Repository with all Python scripts and Riemann solvers used to solve the clogging problem. This code should be used within the clawpack package [1].
The riemann solver file should be uploaded into PATH/clawpack/riemann/ and _init_.py, setup.py and static.py need to be updated to add this riemann solver. Just add the following lines to the corresponding python scripts as indicated -
-
_init_.pyfrom . import Mu_I -
setup.pyone_d_riemann = ['Mu_I',
] -
static.pynum_eqn = {'Mu_I' : 1,
'Full_model' : 1,
}
num_waves = {'Mu_I' : 3,
'Full_model' : 3,
}
Once the riemann solver is added you can run the required python script from the Simulation scripts folder of the repository. The script Clog_simulation_Step_ini_R_varying.py should be run after running the MATLAB script Steady_phi_R_vary.m which generates the required .mat file acting as the initial condition of the simulation. The resulting output files can be made into a simulation video by modifying plotclaw1.m and afterframe.m files from visclaw. Below are two simulations that give rise to a "non-clogged" and a "clogged" steady state for input phi = 0.35 and phi = 0.45 respectively.
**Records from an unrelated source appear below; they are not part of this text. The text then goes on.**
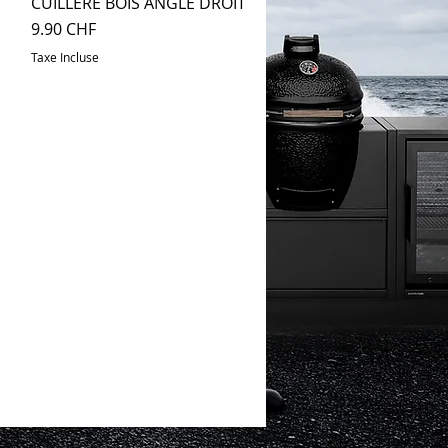
CUILLÈRE BOIS ANGLE DROIT
Aperçu rapide
Prix
9.90 CHF
Taxe Incluse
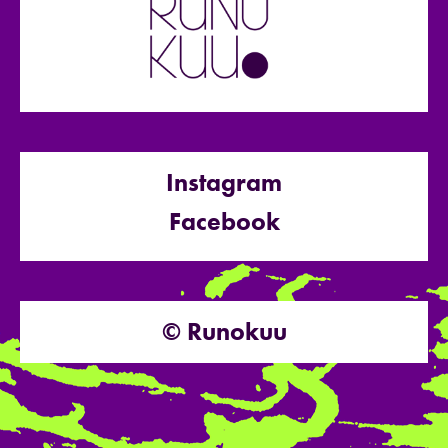
Instagram
Facebook
© Runokuu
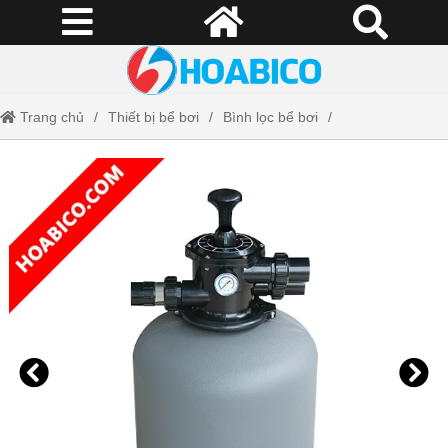
Trang chủ
Thiết bị bể bơi
Bình lọc bể bơi
Bình lọc Emaux V650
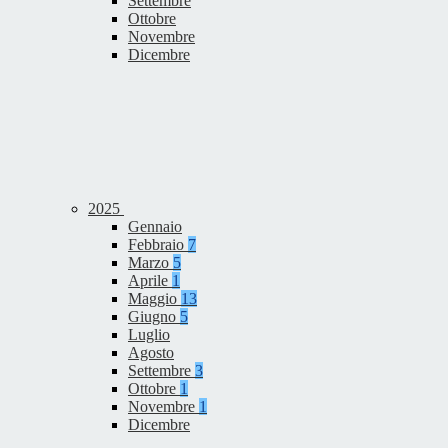
Settembre
Ottobre
Novembre
Dicembre
2025
Gennaio
Febbraio
7
Marzo
5
Aprile
1
Maggio
13
Giugno
5
Luglio
Agosto
Settembre
3
Ottobre
1
Novembre
1
Dicembre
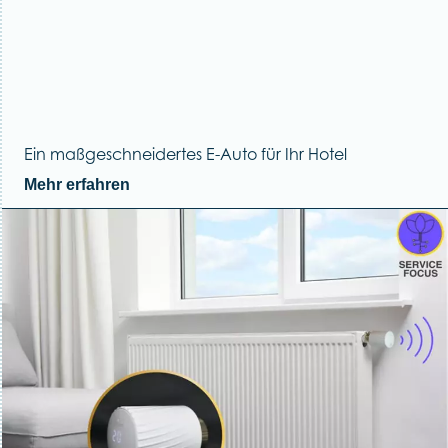
Ein maßgeschneidertes E-Auto für Ihr Hotel
Mehr erfahren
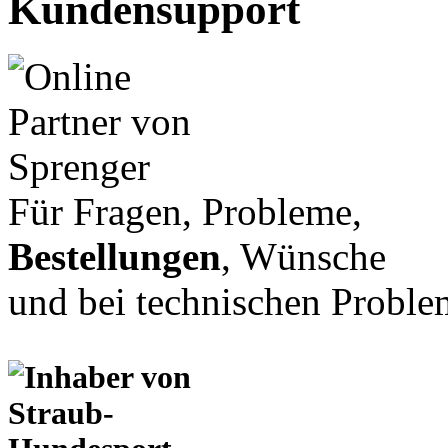
Kundensupport
Für Fragen, Probleme,
Bestellungen
, Wünsche
und bei technischen Proble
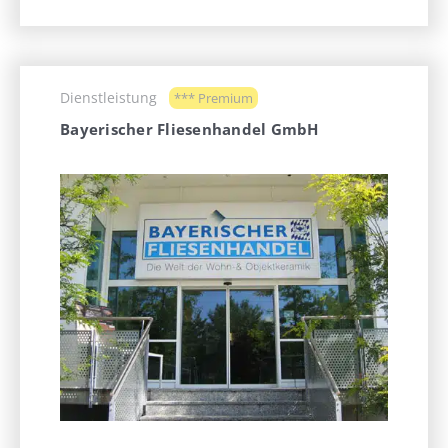
Dienstleistung
*** Premium
Bayerischer Fliesenhandel GmbH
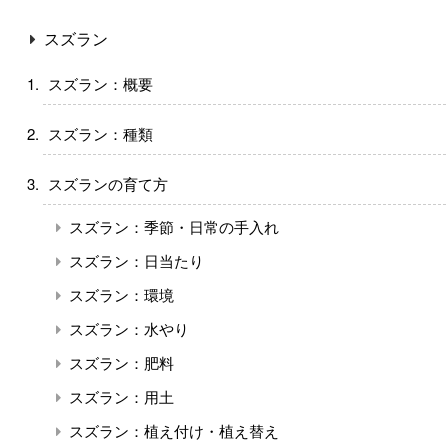
スズラン
スズラン：概要
スズラン：種類
スズランの育て方
スズラン：季節・日常の手入れ
スズラン：日当たり
スズラン：環境
スズラン：水やり
スズラン：肥料
スズラン：用土
スズラン：植え付け・植え替え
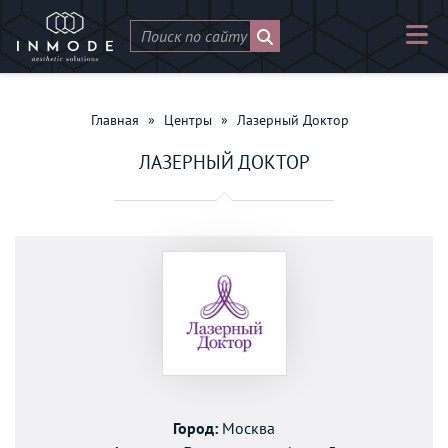
Главная
»
Центры
»
Лазерный Доктор
ЛАЗЕРНЫЙ ДОКТОР
Город:
Москва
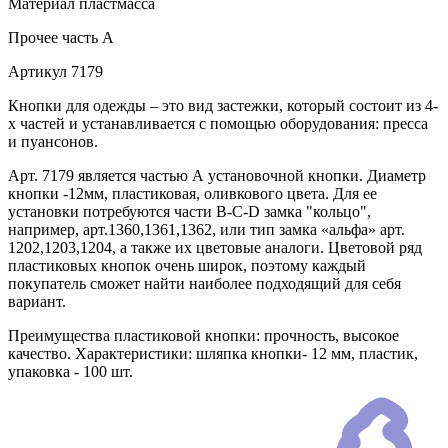
Материал
пластмасса
Прочее
часть A
Артикул
7179
Кнопки для одежды – это вид застежки, который состоит из 4-
х частей и устанавливается с помощью оборудования: пресса
и пуансонов.
Арт. 7179 является частью А установочной кнопки. Диаметр
кнопки -12мм, пластиковая, оливкового цвета. Для ее
установки потребуются части В-C-D замка "кольцо",
например, арт.1360,1361,1362, или тип замка «альфа» арт.
1202,1203,1204, а также их цветовые аналоги. Цветовой ряд
пластиковых кнопок очень широк, поэтому каждый
покупатель сможет найти наиболее подходящий для себя
вариант.
Преимущества пластиковой кнопки: прочность, высокое
качество. Характеристики: шляпка кнопки- 12 мм, пластик,
упаковка - 100 шт.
Varying.Radius.with.phi_in_0.35.mp4
Varying.Radius.with.phi_in_0.45.mp4
[1] Ketcheson, David I. and Mandli, Kyle T. and Ahmadia, Aron J. and Alghamdi, Amal and Quezada de Luna, Manuel and Parsani, Matteo and Knepley, Matthew G. and Emmett, Matthew (2012). PyClaw: Accessible, Extensible, Scalable Tools for Wave Propagation Problems. SIAM Journal on Scientific Computing,34(4), C210--C231.